- **What the task asks**
Go through the records and report each line holding the string "causas".

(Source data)

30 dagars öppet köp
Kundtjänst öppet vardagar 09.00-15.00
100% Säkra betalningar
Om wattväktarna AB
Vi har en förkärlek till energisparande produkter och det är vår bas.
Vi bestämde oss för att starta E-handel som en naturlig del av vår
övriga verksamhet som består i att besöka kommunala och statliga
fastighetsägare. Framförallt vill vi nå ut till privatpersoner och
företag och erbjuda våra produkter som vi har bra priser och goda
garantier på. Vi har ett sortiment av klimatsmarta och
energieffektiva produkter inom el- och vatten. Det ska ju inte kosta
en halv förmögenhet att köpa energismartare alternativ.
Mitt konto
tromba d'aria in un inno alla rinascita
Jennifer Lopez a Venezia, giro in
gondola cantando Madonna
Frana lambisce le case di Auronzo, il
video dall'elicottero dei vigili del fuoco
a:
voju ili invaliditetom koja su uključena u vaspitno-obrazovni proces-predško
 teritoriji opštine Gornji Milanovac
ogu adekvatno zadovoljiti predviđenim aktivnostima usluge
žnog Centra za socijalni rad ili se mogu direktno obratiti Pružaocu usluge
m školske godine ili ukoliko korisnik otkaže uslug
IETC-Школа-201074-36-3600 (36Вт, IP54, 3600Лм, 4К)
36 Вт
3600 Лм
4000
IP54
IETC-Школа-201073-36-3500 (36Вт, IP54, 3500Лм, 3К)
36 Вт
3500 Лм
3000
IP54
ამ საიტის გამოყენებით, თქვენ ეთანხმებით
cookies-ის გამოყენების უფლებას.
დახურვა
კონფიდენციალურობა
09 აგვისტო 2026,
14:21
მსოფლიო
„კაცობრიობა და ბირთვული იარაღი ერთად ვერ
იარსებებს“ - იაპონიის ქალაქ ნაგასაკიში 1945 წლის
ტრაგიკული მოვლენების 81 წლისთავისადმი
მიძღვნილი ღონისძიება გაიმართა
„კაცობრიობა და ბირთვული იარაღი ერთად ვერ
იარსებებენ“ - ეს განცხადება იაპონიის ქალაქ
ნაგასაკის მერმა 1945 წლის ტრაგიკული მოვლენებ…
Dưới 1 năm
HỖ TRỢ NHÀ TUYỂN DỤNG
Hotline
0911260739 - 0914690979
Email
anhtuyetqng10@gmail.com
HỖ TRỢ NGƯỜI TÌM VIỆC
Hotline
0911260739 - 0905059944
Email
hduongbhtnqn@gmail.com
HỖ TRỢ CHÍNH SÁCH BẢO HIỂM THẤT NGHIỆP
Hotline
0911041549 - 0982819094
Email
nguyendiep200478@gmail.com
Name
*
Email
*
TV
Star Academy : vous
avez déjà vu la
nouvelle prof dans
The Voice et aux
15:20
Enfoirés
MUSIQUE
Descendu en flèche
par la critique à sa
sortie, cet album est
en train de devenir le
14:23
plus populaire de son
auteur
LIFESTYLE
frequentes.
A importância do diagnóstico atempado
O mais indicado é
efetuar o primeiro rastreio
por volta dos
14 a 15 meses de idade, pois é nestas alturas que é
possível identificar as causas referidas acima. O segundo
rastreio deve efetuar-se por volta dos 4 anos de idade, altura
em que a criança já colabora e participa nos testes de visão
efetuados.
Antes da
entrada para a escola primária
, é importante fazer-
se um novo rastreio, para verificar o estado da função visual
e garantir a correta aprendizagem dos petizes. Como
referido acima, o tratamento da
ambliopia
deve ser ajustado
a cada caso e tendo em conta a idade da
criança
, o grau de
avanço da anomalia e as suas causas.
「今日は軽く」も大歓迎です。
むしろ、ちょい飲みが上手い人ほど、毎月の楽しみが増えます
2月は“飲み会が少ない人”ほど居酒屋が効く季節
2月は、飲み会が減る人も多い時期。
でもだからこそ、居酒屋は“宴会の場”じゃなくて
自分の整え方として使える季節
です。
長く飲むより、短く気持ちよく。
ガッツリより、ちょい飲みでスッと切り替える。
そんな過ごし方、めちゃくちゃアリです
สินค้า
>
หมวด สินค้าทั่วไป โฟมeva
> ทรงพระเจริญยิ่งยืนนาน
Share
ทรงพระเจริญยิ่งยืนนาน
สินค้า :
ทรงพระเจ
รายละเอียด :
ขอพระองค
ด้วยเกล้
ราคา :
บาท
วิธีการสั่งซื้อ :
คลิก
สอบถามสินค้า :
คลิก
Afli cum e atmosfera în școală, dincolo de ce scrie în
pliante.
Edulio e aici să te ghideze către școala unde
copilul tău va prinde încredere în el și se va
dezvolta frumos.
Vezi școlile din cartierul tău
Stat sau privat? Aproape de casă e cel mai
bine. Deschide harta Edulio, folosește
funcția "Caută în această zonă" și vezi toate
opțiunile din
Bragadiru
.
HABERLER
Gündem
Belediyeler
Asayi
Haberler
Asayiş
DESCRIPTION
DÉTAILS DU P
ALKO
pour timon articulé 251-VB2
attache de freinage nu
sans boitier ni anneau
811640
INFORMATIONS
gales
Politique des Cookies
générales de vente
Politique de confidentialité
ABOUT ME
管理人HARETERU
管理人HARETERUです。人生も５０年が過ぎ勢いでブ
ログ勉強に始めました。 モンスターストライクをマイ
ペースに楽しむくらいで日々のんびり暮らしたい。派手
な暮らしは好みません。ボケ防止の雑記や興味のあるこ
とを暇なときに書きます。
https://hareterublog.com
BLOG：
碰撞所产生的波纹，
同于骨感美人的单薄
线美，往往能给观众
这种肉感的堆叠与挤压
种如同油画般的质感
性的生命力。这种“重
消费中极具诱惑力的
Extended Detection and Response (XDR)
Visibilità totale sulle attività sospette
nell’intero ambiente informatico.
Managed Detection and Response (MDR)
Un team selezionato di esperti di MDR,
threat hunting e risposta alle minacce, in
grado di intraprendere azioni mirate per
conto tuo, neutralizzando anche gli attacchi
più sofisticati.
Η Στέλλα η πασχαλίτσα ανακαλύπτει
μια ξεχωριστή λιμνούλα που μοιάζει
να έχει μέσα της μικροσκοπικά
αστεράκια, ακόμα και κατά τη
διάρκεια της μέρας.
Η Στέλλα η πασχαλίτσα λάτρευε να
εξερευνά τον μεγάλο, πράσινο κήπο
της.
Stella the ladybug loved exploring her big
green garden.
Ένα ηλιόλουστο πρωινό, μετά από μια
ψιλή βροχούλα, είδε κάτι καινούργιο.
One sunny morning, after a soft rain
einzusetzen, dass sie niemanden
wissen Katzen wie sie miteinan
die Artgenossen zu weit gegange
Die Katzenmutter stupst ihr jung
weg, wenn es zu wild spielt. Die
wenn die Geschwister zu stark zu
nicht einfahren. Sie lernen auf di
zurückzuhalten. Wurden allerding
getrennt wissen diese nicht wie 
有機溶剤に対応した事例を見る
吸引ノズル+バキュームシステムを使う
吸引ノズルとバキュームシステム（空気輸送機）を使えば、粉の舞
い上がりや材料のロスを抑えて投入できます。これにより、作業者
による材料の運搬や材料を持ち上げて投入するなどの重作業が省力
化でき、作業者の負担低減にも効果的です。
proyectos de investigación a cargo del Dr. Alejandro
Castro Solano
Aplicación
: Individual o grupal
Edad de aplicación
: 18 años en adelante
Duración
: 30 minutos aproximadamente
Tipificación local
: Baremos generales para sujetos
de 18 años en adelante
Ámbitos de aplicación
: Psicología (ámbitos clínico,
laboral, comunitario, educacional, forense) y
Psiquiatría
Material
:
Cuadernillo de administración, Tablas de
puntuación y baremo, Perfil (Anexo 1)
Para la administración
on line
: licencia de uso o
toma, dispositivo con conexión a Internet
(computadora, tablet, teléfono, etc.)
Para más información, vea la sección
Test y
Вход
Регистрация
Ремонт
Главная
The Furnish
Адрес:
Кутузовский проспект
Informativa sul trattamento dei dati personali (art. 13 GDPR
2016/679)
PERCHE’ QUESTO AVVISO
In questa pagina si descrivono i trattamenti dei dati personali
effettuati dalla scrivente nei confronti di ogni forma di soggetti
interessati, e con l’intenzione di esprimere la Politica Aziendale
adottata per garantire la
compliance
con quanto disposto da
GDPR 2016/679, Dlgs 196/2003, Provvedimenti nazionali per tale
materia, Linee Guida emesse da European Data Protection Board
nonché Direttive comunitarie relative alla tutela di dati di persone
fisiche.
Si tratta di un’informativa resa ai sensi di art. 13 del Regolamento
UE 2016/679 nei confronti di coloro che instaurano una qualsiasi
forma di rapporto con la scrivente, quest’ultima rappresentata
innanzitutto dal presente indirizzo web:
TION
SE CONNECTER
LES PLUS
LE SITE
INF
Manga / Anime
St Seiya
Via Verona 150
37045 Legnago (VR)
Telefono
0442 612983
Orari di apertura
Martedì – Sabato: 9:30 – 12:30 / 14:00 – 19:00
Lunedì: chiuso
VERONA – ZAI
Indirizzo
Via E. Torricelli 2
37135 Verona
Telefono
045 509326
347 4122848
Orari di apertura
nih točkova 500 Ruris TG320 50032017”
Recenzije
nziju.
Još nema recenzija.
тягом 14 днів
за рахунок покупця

- **Solved exercise**
possível identificar as causas referidas acima. O segundo
avanço da anomalia e as suas causas.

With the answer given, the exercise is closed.